A notícia da iminente publicação da Instrução Normativa que legalizará, por extensão de uso, os defensivos para algumas frutas (minor crop), conforme noticiado em “Campo Vivo” na edição de 20/02/2010 seria uma boa nova se não fosse a demora na iniciativa de normatização da matéria.
O pleito dos técnicos e fruticultores capixabas, e também do Governo do Estado vem de longa data e, em 2004, o Secretário de Estado da Agricultura da época, hoje vice-governador, Ricardo Ferraço, em vista da presença de frutas importantes na composição da renda regional, como o maracujá e a goiaba, e da estratégia de implantação dos pólos de frutas, uma iniciativa decorrente do PEDEAG, encaminhou correspondência ao Ministério da Agricultura expondo o problema, reforçando a necessidade da medida e até advertindo sobre os riscos do uso indevido e sem controle de agrotóxicos na fruticultura, para o meio ambiente e a saúde dos agricultores e dos consumidores.
Pois bem, mais de seis anos depois, eis que a notícia é dada em tom de conquista, numa clara demonstração de que, agora temos soluções tecnológicas para o controle de pragas e doenças das frutas capixabas, a partir do uso controlado de agrotóxicos.
Verdadeiramente, o caso não é bem assim, porquanto cabem alguns questionamentos sobre as práticas conduzidas até aqui, e por mais um tempo, até que se difundam as novas recomendações de uso e controle dos agrotóxicos a serem recomendados pela aguardada instrução normativa: O que fizeram os produtores para controlar pragas e doenças até agora?
Certamente, alguns conviveram com o problema, mesmo amargando perdas. Outros não resistiram e recorreram ao uso de agrotóxicos, reconhecidos como de baixa toxicidade, para não perder a colheita. Uma outra parcela, mais prudente, nem ousou plantar frutas, pois os riscos eram enormes.
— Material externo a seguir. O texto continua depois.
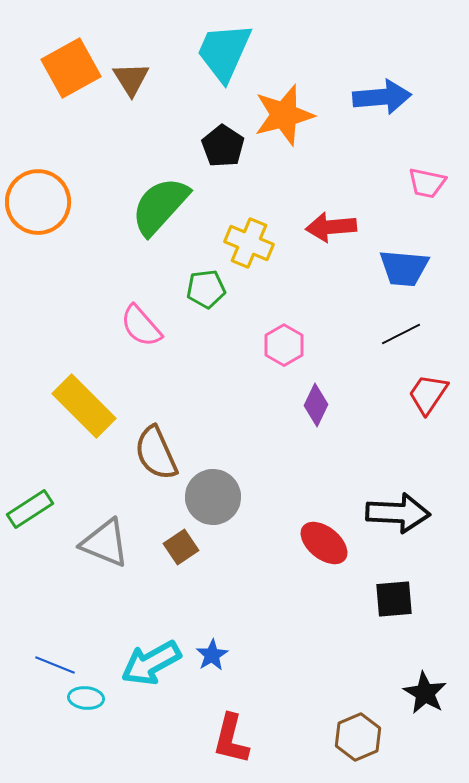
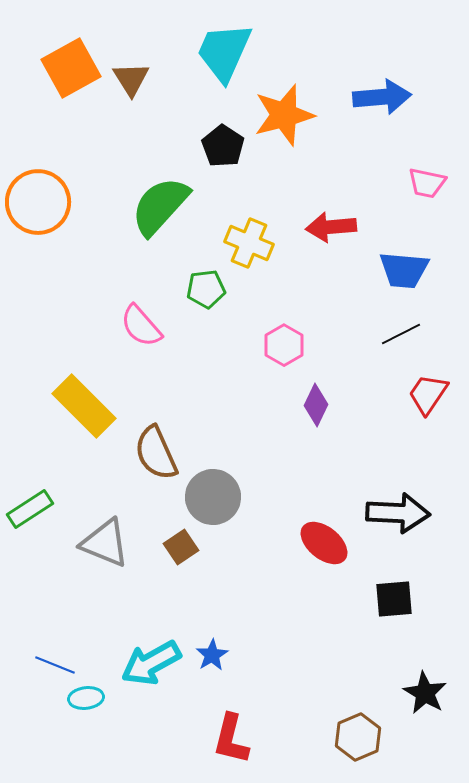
blue trapezoid: moved 2 px down
cyan ellipse: rotated 12 degrees counterclockwise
Outro grupo plantou e já desistiu da atividade, porquanto os problemas de pragas e doenças inviabilizaram a atividade.
Assim se estabeleceram os pólos de frutas no Espírito Santo. Isto talvez explique, em parte, os problemas que, volta e meia, os produtores de goiaba e maracujá, por exemplo, se defrontam, o que dificulta ou posterga a consolidação dos pólos de frutas capixabas. Talvez a maior vitória a comemorar, neste caso, é a possibilidade de avançar, daqui para frente, na expansão e qualidade dos produtos da fruticultura, seja in natura ou nos industrializados.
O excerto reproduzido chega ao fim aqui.